Conditions for emergency services working at the site were challenging, the mayor added, with unstable debris posing a hazard and crew waiting for better equipment to arrive.
The privately-owned Binaliw landfill collapsed on Thursday while 110 workers were on site, officials said.
Archival said in a Facebook post on Saturday morning: “Authorities confirmed the presence of detected signs of life in specific areas, requiring continued careful excavation and the deployment of a more advanced 50-ton crane.”
Relatives of those missing have been waiting anxiously for any news of their whereabouts. More than 30 people, all workers at the landfill, are thought to be missing.
“We are just hoping that we can get someone alive… We are racing against time, that’s why our deployment is 24/7,” Cebu City councillor Dave Tumulak, chairman of the city’s disaster council, told news agency AFP.

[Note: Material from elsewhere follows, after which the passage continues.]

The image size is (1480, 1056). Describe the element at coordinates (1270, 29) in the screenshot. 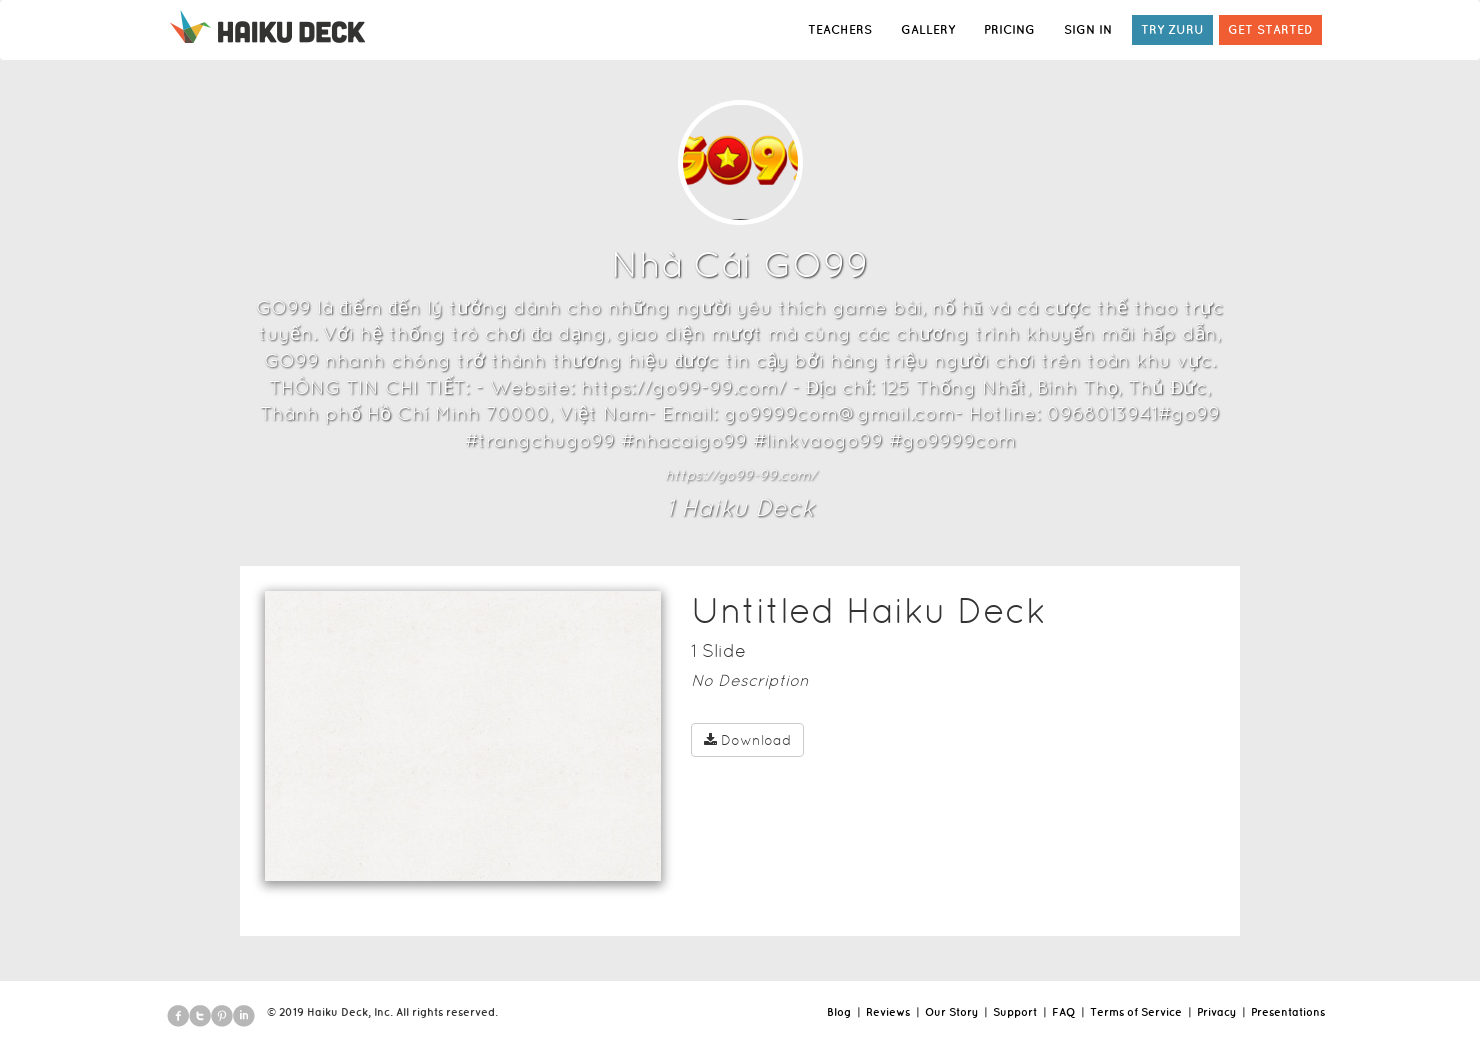 I see `GET STARTED [button]` at that location.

Jerahmey Espinoza, whose husband is missing, told news agency Reuters at the site on Saturday: “They haven’t seen him or located him ever since the disaster happened. We’re still hopeful that he’s alive.”
The cause of the collapse remains unclear, but Cebu City councillor Joel Garganera previously said it was likely the result of poor waste management practices.
Operators had been cutting into the mountain, digging the soil out and then piling garbage to form another mountain of waste, Garganera told local newspaper The Freeman on Friday.
The Binaliw landfill covers an area of about 15 hectares (37 acres).
Landfills are common in major Philippine cities like Cebu, which is the trading centre and transportation gateway of the Visayas, the archipelago nation’s central islands.